Dígalo si no Mad. de Lafayette, que ocupó en la prision el lugar de su marido, haciendo huir á éste disfrazado con sus vestidos.
Dígalo María Stuard, subiendo tranquilamente al cadalso.
Dígalo la madre de Calígula, la gran Agripina, dejándose morir de hambre para devolver á sus hijos, con su muerte, el rango y la libertad, y ocultando á estos mismos hijos su sublime sacrificio.
Dígalo la desventurada reina de Leon y de Galicia, doña Urraca, mezclándose con sus parciales en lo más recio del combate, y animándoles con su voz y con su presencia.
Dígalo Santa Teresa de Jesus, llevando á cabo sus reformas y sus fundaciones de la órden del Cármen, á traves de tantas tempestades y persecuciones.
Dígalo María Teresa de Austria, conquistando su propio reinado, que le habian usurpado, ceñidas la corona y la espada de San Estéban, y á la cabeza de un corto número de caballeros.
Pero, ¿á qué negarlo? á la que esto escribe, á fuer de mujer, le agrada más en su sexo el valor moral que el material; el que se oculta que el que se ostenta; el que sólo espera su recompensa en el cielo, que el que lleva en pos de sí el aplauso general y la admiracion de las naciones.

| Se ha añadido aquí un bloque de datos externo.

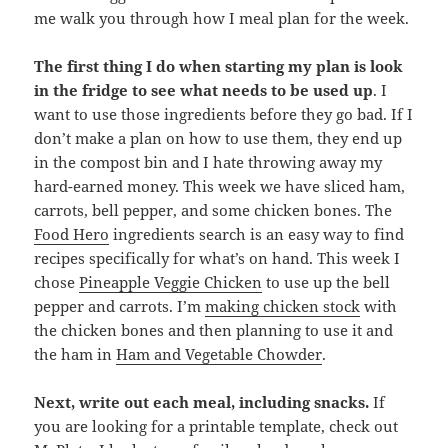
me walk you through how I meal plan for the week.
The first thing I do when starting my plan is look
in the fridge to see what needs to be used up
. I
want to use those ingredients before they go bad. If I
don’t make a plan on how to use them, they end up
in the compost bin and I hate throwing away my
hard-earned money. This week we have sliced ham,
carrots, bell pepper, and some chicken bones. The
Food Hero
ingredients search is an easy way to find
recipes specifically for what’s on hand. This week I
chose
Pineapple Veggie Chicken
to use up the bell
pepper and carrots. I’m
making chicken stock
with
the chicken bones and then planning to use it and
the ham in
Ham and Vegetable Chowder
.
Next, write out each meal, including snacks.
If
you are looking for a printable template, check out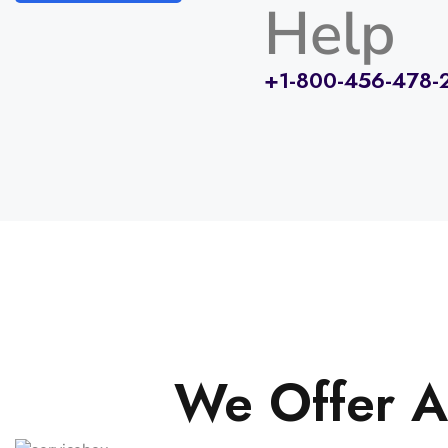
Help
+1-800-456-478-
We Offer A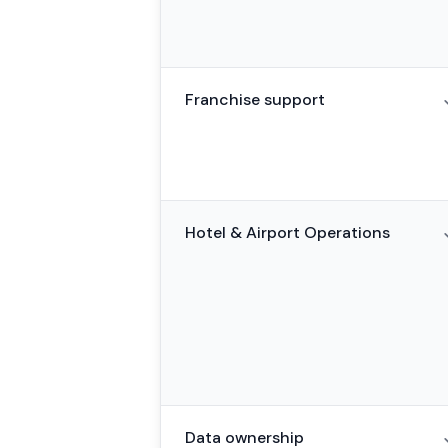
Franchise support
Hotel & Airport Operations
Data ownership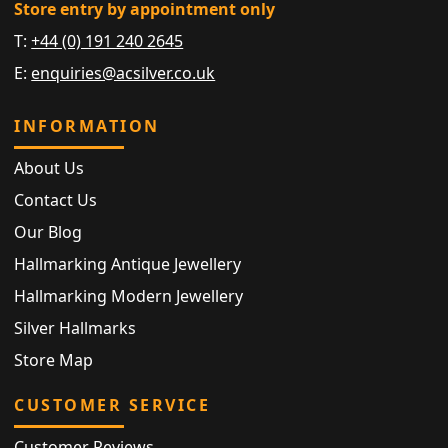
Store entry by appointment only
T:
+44 (0) 191 240 2645
E:
enquiries@acsilver.co.uk
INFORMATION
About Us
Contact Us
Our Blog
Hallmarking Antique Jewellery
Hallmarking Modern Jewellery
Silver Hallmarks
Store Map
CUSTOMER SERVICE
Customer Reviews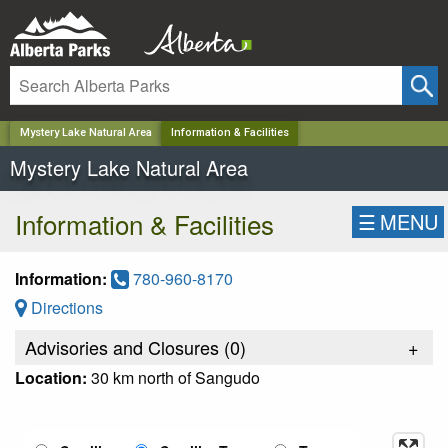
✕
Mystery Lake Natural Area
Information & Facilities
Mystery Lake Natural Area
Information & Facilities
☰
MENU
Information:
780-960-8170
Directions
Advisories and Closures (
0
)
+
Location:
30 km north of Sangudo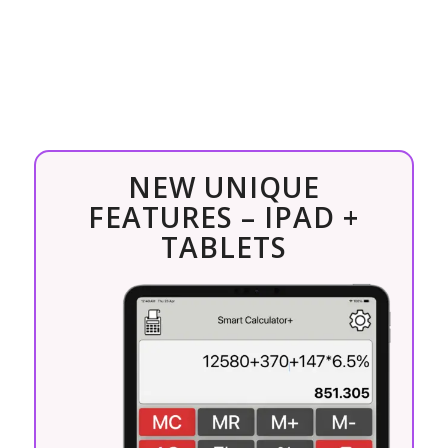
NEW UNIQUE
FEATURES – IPAD +
TABLETS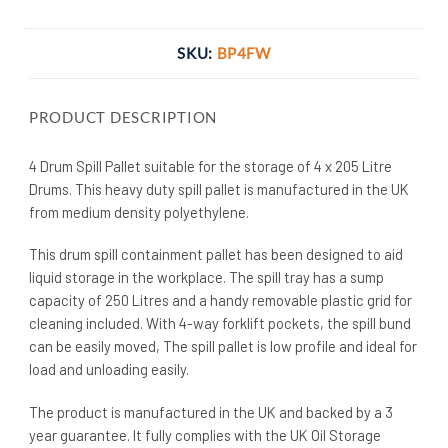
SKU:
BP4FW
PRODUCT DESCRIPTION
4 Drum Spill Pallet suitable for the storage of 4 x 205 Litre
Drums. This heavy duty spill pallet is manufactured in the UK
from medium density polyethylene.
This drum spill containment pallet has been designed to aid
liquid storage in the workplace. The spill tray has a sump
capacity of 250 Litres and a handy removable plastic grid for
cleaning included. With 4-way forklift pockets, the spill bund
can be easily moved, The spill pallet is low profile and ideal for
load and unloading easily.
The product is manufactured in the UK and backed by a 3
year guarantee. It fully complies with the UK Oil Storage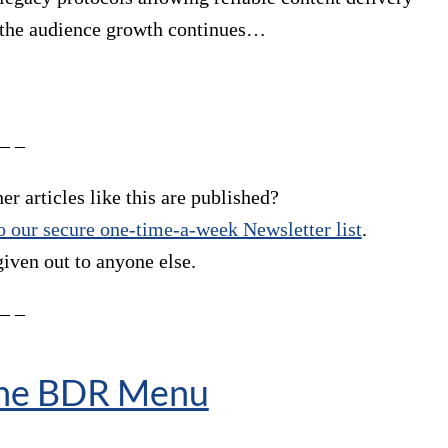
l the audience growth continues…
 – –
r articles like this are published?
 our secure one-time-a-week Newsletter list
.
given out to anyone else.
 – –
The BDR Menu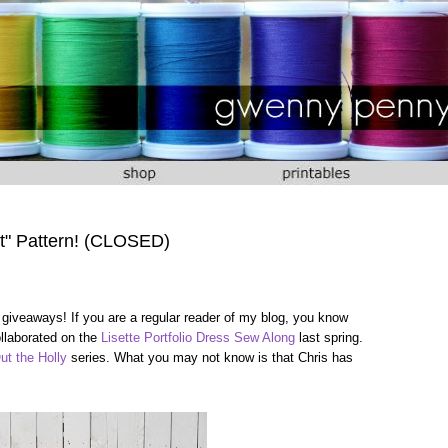
t" Pattern! (CLOSED)
 giveaways! If you are a regular reader of my blog, you know
ollaborated on the
Lisette Portfolio Dress Sew Along
last spring.
ut the Holly
series. What you may not know is that Chris has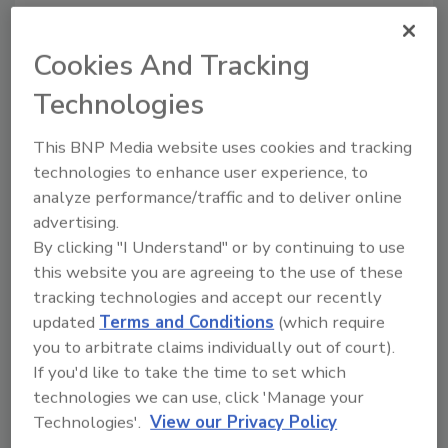
Cookies And Tracking
Technologies
This BNP Media website uses cookies and tracking
technologies to enhance user experience, to
analyze performance/traffic and to deliver online
advertising.
By clicking "I Understand" or by continuing to use
Recommended Content
this website you are agreeing to the use of these
tracking technologies and accept our recently
JOIN TODAY
To unlock your recommendations.
updated
Terms and Conditions
(which require
you to arbitrate claims individually out of court).
Already have an account?
Sign In
If you'd like to take the time to set which
technologies we can use, click 'Manage your
Technologies'.
View our Privacy Policy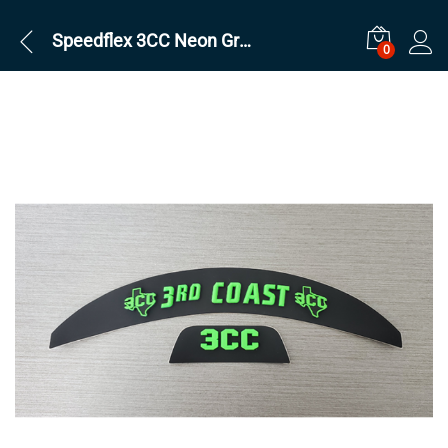
Speedflex 3CC Neon Green Set
0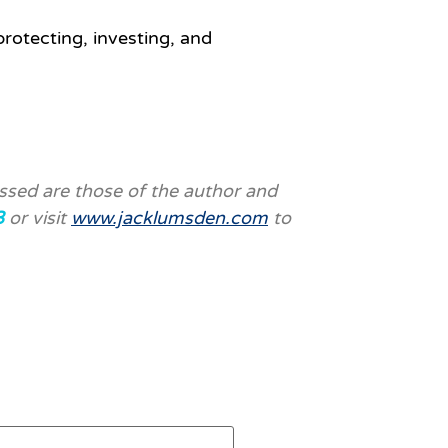
protecting, investing, and
ssed are those of the author and
3
or visit
www.jacklumsden.com
to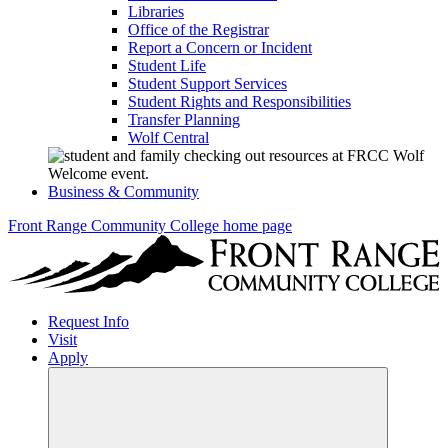
Libraries
Office of the Registrar
Report a Concern or Incident
Student Life
Student Support Services
Student Rights and Responsibilities
Transfer Planning
Wolf Central
Business & Community
Front Range Community College home page
Request Info
Visit
Apply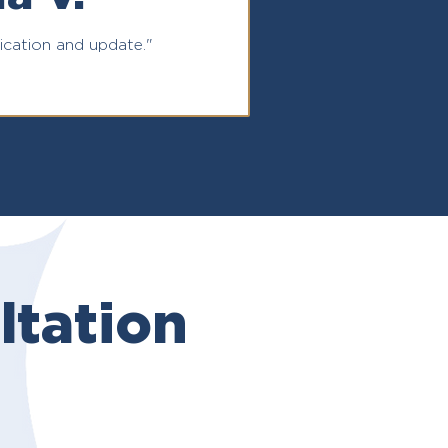
ation and update."
tation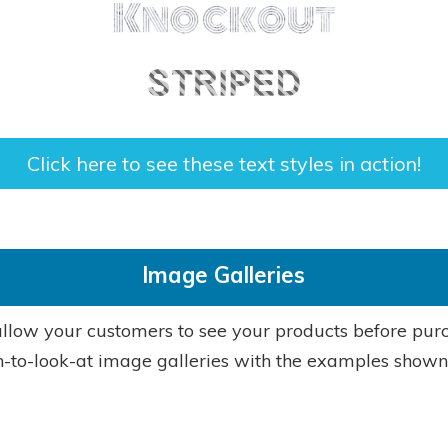
Click here to see these text styles in action!
Image Galleries
llow your customers to see your products before pur
-to-look-at image galleries with the examples shown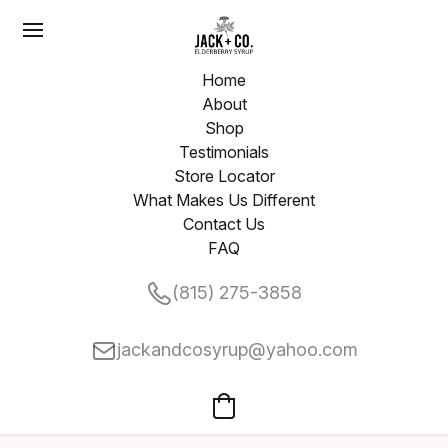
Home
About
Shop
Testimonials
Store Locator
What Makes Us Different
Contact Us
FAQ
(815) 275-3858
jackandcosyrup@yahoo.com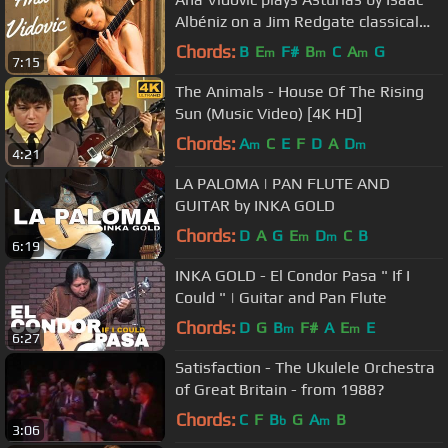
Albéniz on a Jim Redgate classical
guitar
Chords:
B
E
F#
B
C
A
G
m
m
m
7:15
The Animals - House Of The Rising
Sun (Music Video) [4K HD]
Chords:
A
C
E
F
D
A
D
m
m
4:21
LA PALOMA | PAN FLUTE AND
GUITAR by INKA GOLD
Chords:
D
A
G
E
D
C
B
m
m
6:19
INKA GOLD - El Condor Pasa " If I
Could " | Guitar and Pan Flute
Chords:
D
G
B
F#
A
E
E
m
m
6:27
Satisfaction - The Ukulele Orchestra
of Great Britain - from 1988?
Chords:
C
F
B
G
A
B
b
m
3:06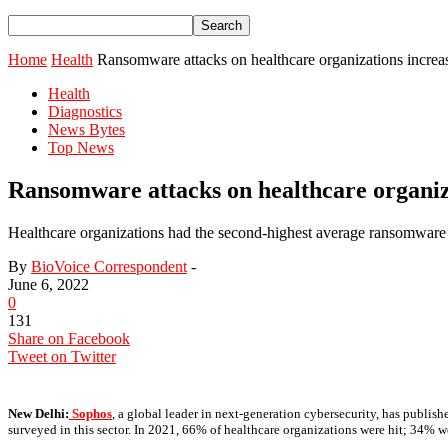
Home
Health
Ransomware attacks on healthcare organizations incre
Health
Diagnostics
News Bytes
Top News
Ransomware attacks on healthcare organiz
Healthcare organizations had the second-highest average ransomware 
By
BioVoice Correspondent
-
June 6, 2022
0
131
Share on Facebook
Tweet on Twitter
New Delhi:
Sophos
, a global leader in next-generation cybersecurity, has publish
surveyed in this sector. In 2021, 66% of healthcare organizations were hit; 34% we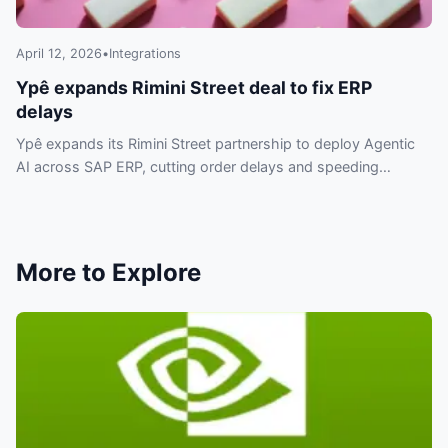
April 12, 2026
•
Integrations
Ypê expands Rimini Street deal to fix ERP
delays
Ypê expands its Rimini Street partnership to deploy Agentic
AI across SAP ERP, cutting order delays and speeding
automation without replacing systems.
More to Explore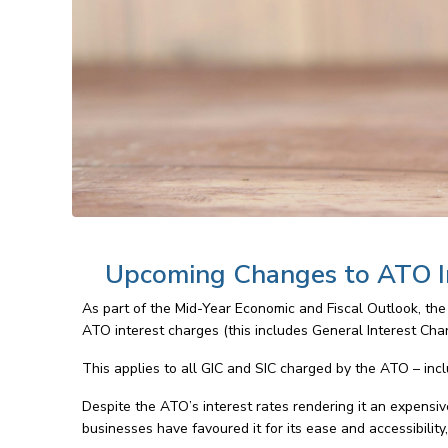
Upcoming Changes to ATO I
As part of the Mid-Year Economic and Fiscal Outlook, the
ATO interest charges (this includes General Interest Charg
This applies to all GIC and SIC charged by the ATO – in
Despite the ATO’s interest rates rendering it an expensiv
businesses have favoured it for its ease and accessibility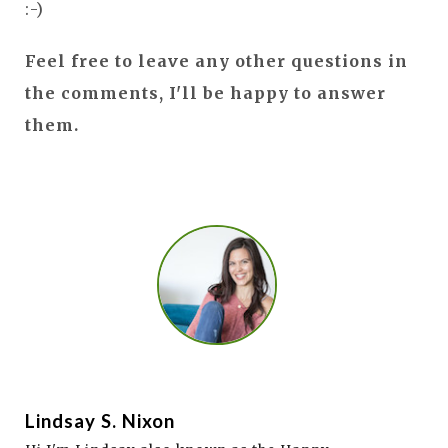
:-)
Feel free to leave any other questions in
the comments, I'll be happy to answer
them.
Lindsay S. Nixon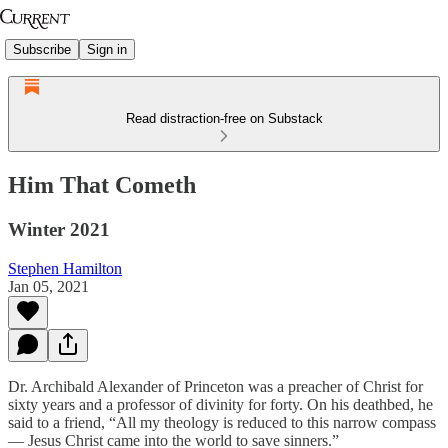
Subscribe
Sign in
Read distraction-free on Substack
Him That Cometh
Winter 2021
Stephen Hamilton
Jan 05, 2021
Dr. Archibald Alexander of Princeton was a preacher of Christ for
sixty years and a professor of divinity for forty. On his deathbed, he
said to a friend, “All my theology is reduced to this narrow compass
— Jesus Christ came into the world to save sinners.”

Ademas, para ese género de valor se necesita estar en circunstancias especiales; el valor silencioso, recogido y humilde tiene mucho más campo en que ejercitarse y es de todas las condiciones.
El mundo guarda oraciones para las santas, aplauso para las heroínas, admiracion para las guerreras; para las valerosas mártires del hogar doméstico no tiene ninguna recompensa, ningun triunfo; es más, ni ellas lo esperan, ni lo desean.
Su juez es Dios, su esperanza el cielo, su recompensa la felicidad de la familia que consuelan, que educan y que cobijan bajo sus alas de ángel.